EDITORIAL: Businesses can use corporate bonds to borrow cheaply

Government's quarterly issuance of Treasury bonds that started this financial year has fast become an effective means of recruiting Rwandans into active players in the financial market.

Government’s quarterly issuance of Treasury bonds that started this financial year has fast become an effective means of recruiting Rwandans into active players in the financial market.

The Rwf15 billion Treasury bond issued by the government last week was quickly bought up by local investors, some of them Umurenge Saccos owned by the ordinary folk.

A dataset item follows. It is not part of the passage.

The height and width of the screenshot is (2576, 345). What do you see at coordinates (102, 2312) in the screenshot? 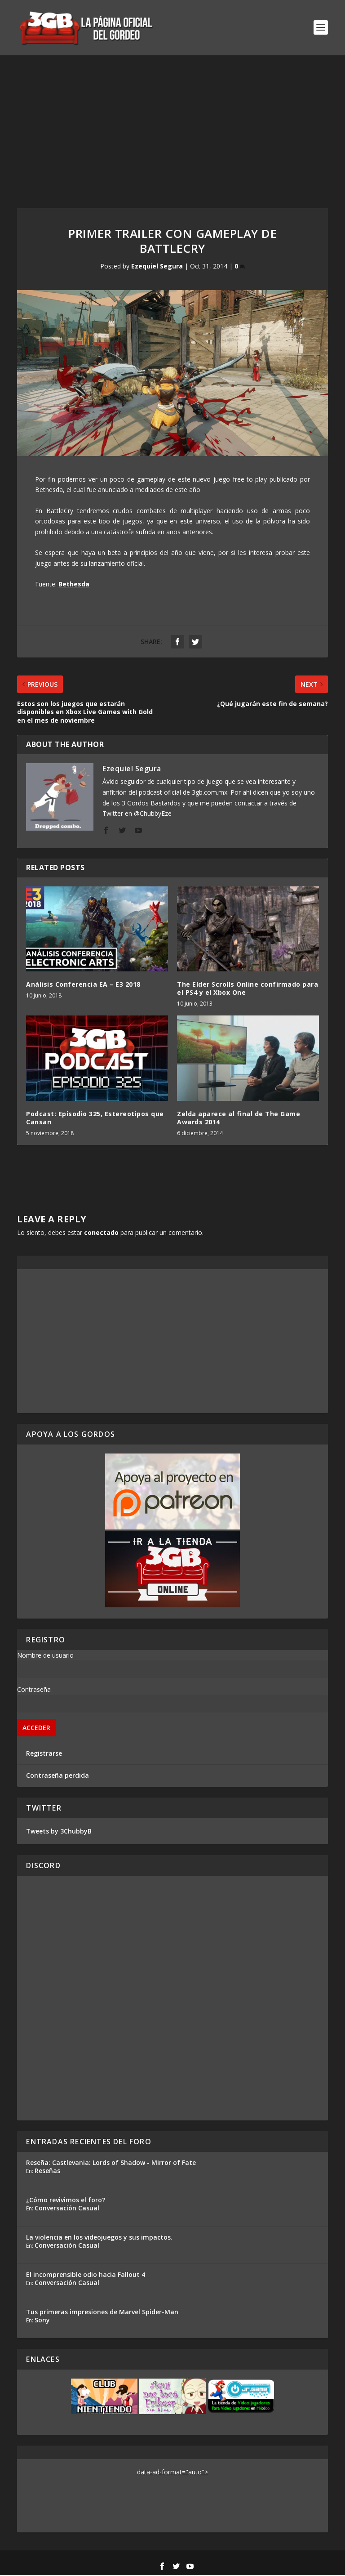 I see `Tus primeras impresiones de Marvel Spider-Man` at bounding box center [102, 2312].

In the past, owing to limited knowledge on financial markets, Rwandans watched while financial institutions, using people’s very savings, raked in profits from risk-free government Treasury bills and bonds.

But thanks to recent mobilisation campaigns by the Ministry of Finance and Economic Planning, Rwandans have seen a window of opportunity presented by government debt paper to safely invest their savings while at the same time contributing to the country’s development.

But the business community needs to go beyond lending government and look at the broader financial markets as a source of cheaper working capital to grow their businesses.

Through these successful Treasury bonds, the government has tested the waters and discovered that there is money out there to be borrowed at long-term and more flexible terms.

Businesses should, therefore, seize the opportunity by working with the Rwanda Stock Exchange to issue corporate bonds for less stressing debt and avoid the often high commercial bank lending rates.

Celestin Rwabukumba, the chief executive officer of Rwanda Security Exchange, has correctly predicted that if corporate borrowers look to the bond market for working capital, interest rates will eventually come down across the board as forces of demand and supply prevail.

Therefore, rather than keep lamenting about the high interest rates charged on bank loans, businesses should go for corporate bonds. Not only will this enable them raise long-term capital, it will also help build a financial literate society.